Mali : le journaliste Chahana Takiou face à la justice, symbole d’une presse étouffée
Un journaliste malien convoqué pour ses critiques envers la junte
Chahana Takiou, directeur de publication du journal Le 22 Septembre, doit se rendre ce jour à Bamako devant le procureur du pôle anti-cybercriminalité. Cette convocation survient après des analyses publiques jugées trop sévères envers la gestion de la transition militaire par les autorités actuelles.
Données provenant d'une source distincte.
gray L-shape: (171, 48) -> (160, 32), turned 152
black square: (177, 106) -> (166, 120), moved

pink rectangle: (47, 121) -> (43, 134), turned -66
Pour ses confrères, l’enjeu est clair : ses prises de parole ont franchi une ligne rouge, celle de la critique autorisée.
Le pôle cybercriminalité, outil de musellement des médias
Au Mali, cette instance judiciaire est devenue le bras armé d’une politique répressive. Sous prétexte de lutter contre les dérives en ligne, elle sert désormais à intimider les journalistes indépendants. Chahana Takiou, reconnu pour son intégrité professionnelle, se retrouve aujourd’hui dans une position périlleuse : exercer son métier équivaut désormais à un risque judiciaire.
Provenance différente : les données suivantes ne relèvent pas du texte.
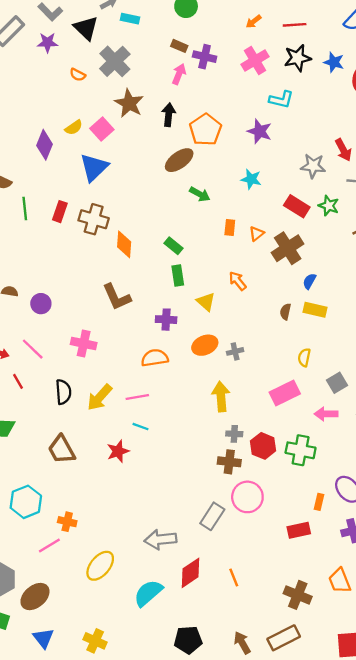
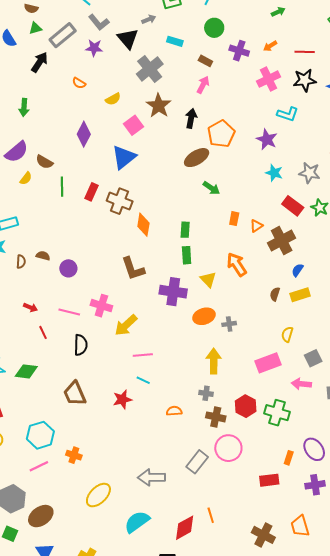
cyan rectangle: (130, 19) -> (175, 41), moved
purple cross: (205, 57) -> (239, 51), moved
orange semicircle: (78, 75) -> (79, 83), moved
yellow semicircle: (74, 127) -> (113, 99), moved
cyan star: (251, 179) -> (274, 173), moved
green rectangle: (173, 246) -> (185, 230), turned 49
orange arrow: (238, 281) -> (237, 264), size x1.4
yellow rectangle: (315, 310) -> (300, 295), turned -36
purple cross: (166, 320) -> (173, 292), size x1.5
pink line: (33, 349) -> (69, 312), moved, turned -35
orange semicircle: (155, 358) -> (174, 411), moved, size x0.7
yellow arrow: (100, 397) -> (126, 325), moved
gray cross: (234, 434) -> (206, 393), moved
pink line: (49, 545) -> (39, 466), moved
red diamond: (190, 573) -> (185, 528), moved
Une liberté de la presse réduite à néant sous la junte
La transition militaire au Mali a transformé le paysage médiatique en un champ de mines. Autrefois symbole de démocratie, la presse malienne subit désormais une asphyxie méthodique. Les professionnels de l’information vivent dans la crainte constante, contraints à l’autocensure pour éviter les représailles. Informer de manière objective est devenu un acte de résistance.
Le pouvoir exige une loyauté inconditionnelle. Les médias qui osent questionner les choix politiques ou mettre en lumière les dysfonctionnements sont immédiatement sanctionnés. Suspensions arbitraires, pressions administratives via la Haute Autorité de la Communication (HAC), et harcèlement financier composent le quotidien d’une presse asphyxiée, étouffée par un système qui ne tolère aucune divergence.
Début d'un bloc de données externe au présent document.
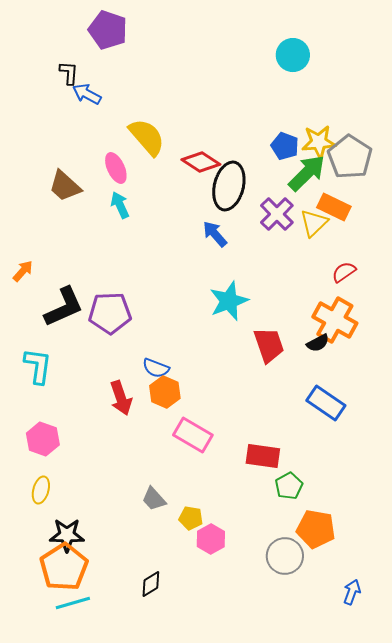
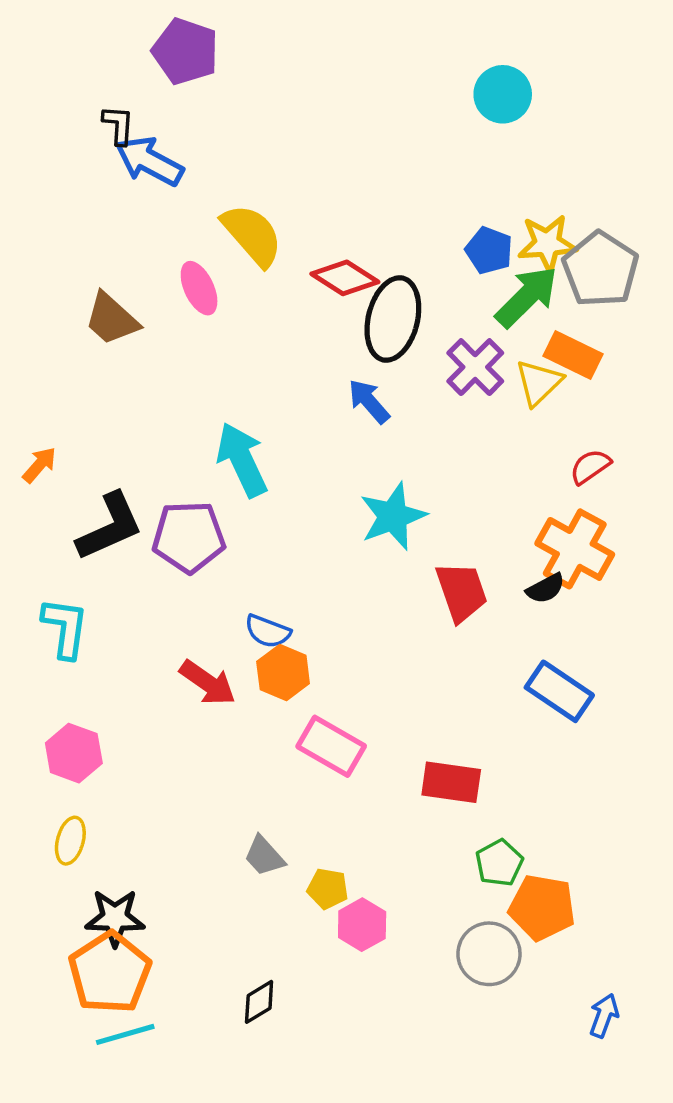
blue arrow: (87, 94) -> (149, 161), size x1.4
cyan arrow: (120, 205) -> (242, 460), moved, size x1.6
red arrow: (121, 398) -> (208, 683), turned -36
green pentagon: (289, 486) -> (499, 863), moved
Répression systématique : la stratégie d’un régime en quête de contrôle
Le cas de Chahana Takiou n’est pas isolé. Il s’inscrit dans une campagne plus large de répression menée par la junte. Toute voix critique – qu’elle vienne d’un politicien, d’un défenseur des droits humains ou d’un simple citoyen – est systématiquement écrasée. Les méthodes employées vont bien au-delà des convocations judiciaires classiques.
Des enlèvements et disparitions forcées se multiplient à travers le pays. Des individus sont enlevés par des groupes armés non identifiés, souvent liés aux services de sécurité, et détenus dans des conditions inconnues pendant des semaines. Cette terreur organisée vise à étouffer toute velléité de contestation et à imposer un silence absolu sur l’ensemble du territoire.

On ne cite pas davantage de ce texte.